You knew it was a matter of time. Given the number of uncontrollable pieces of junk floating in orbit, it may even be a surprise that nothing more serious than one satellite collision has happened so far. The ISS crew was warned that the 5-inch piece could be on a collision course, as NASA is able to track pieces down to a size of about two inches.
While the astronauts were able to take refuge in the Russian Soyuz lifeboat in the event they had to abandon the station and return to Earth, but the old rocket engine eventually missed. It was unclear by how much and NASA said it may have been a few hundred feet or a few miles.
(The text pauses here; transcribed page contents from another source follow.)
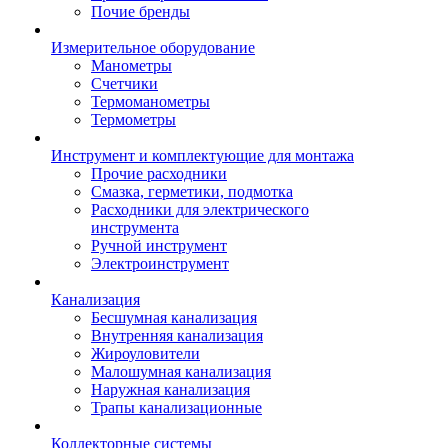
Почие бренды
Измерительное оборудование
Манометры
Счетчики
Термоманометры
Термометры
Инструмент и комплектующие для монтажа
Прочие расходники
Смазка, герметики, подмотка
Расходники для электрического
инструмента
Ручной инструмент
Электроинструмент
Канализация
Бесшумная канализация
Внутренняя канализация
Жироуловители
Малошумная канализация
Наружная канализация
Трапы канализационные
Коллекторные системы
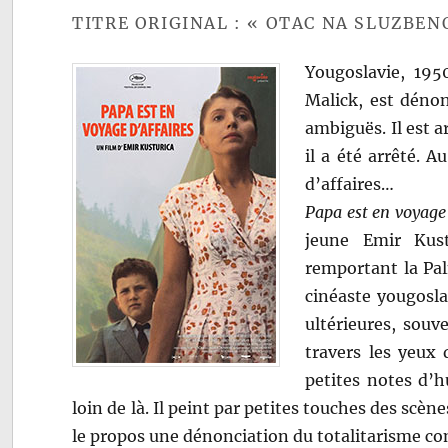
TITRE ORIGINAL : « OTAC NA SLUZBE
Yougoslavie, 195
Malick, est déno
ambiguës. Il est a
il a été arrêté. 
d’affaires…
Papa est en voyage 
jeune Emir Kus
remportant la Pal
cinéaste yougosla
ultérieures, souv
travers les yeux 
petites notes d’h
loin de là. Il peint par petites touches des scène
le propos une dénonciation du totalitarisme co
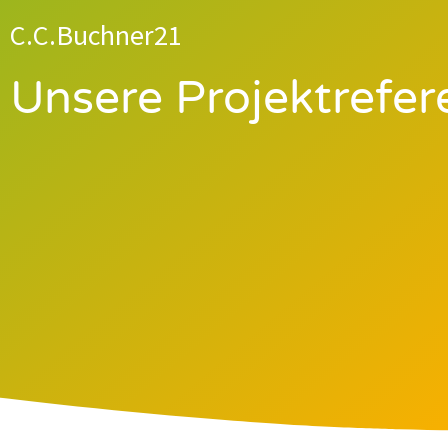
C.C.Buchner21
Unsere Projektrefe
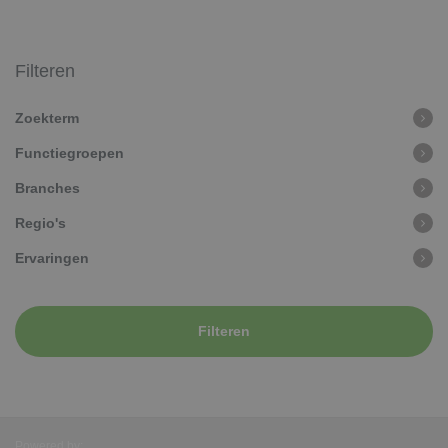
Filteren
Zoekterm
Functiegroepen
Branches
Regio's
Ervaringen
Filteren
Powered by:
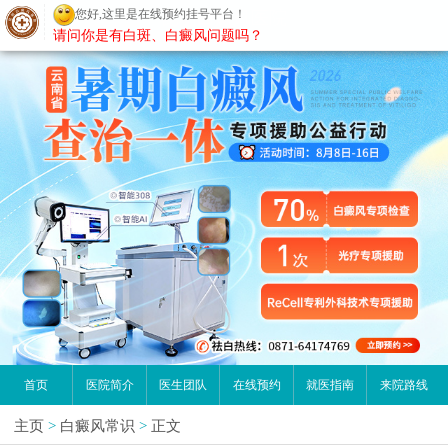
您好,这里是在线预约挂号平台！
昆明白癜风医院
请问你是有白斑、白癜风问题吗？
首页
医院简介
医生团队
在线预约
就医指南
来院路线
主页
>
白癜风常识
>
正文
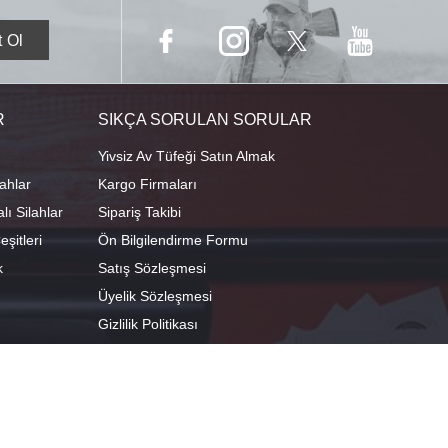
R
SIKÇA SORULAN SORULAR
Yivsiz Av Tüfeği Satın Almak
ahlar
Kargo Firmaları
ı Silahlar
Sipariş Takibi
şitleri
Ön Bilgilendirme Formu
k
Satış Sözleşmesi
Üyelik Sözleşmesi
Gizlilik Politikası
camescit Mah. Kümbet Sokak No:4/A Osmangazi/BURSA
The astronauts themselves said they did not see anything passing the ISS.
Last month, a collision of a commercial Iridium satellite with an inactive Russian Cosmos 2251 prompted calls for a space control system to avoid future collisions.
We typically assume that space is a whole lot of “nothing”, but a closer look at satellite tracking data provided by the UCS Satellite Database reveals that hundreds of operational satellites and tens of thousands of “junk” is orbiting Earth. There are currently 905 operational satellites in orbit, 443 of which belong to the U.S. government or companies. There are almost 6000 non-operational satellites plus another 10,000 to 11,000 pieces of debris that can be tracked. It is estimated there are another 15,000 to 20,000 pieces of junk that is smaller to be able to be tracked in orbit at this time.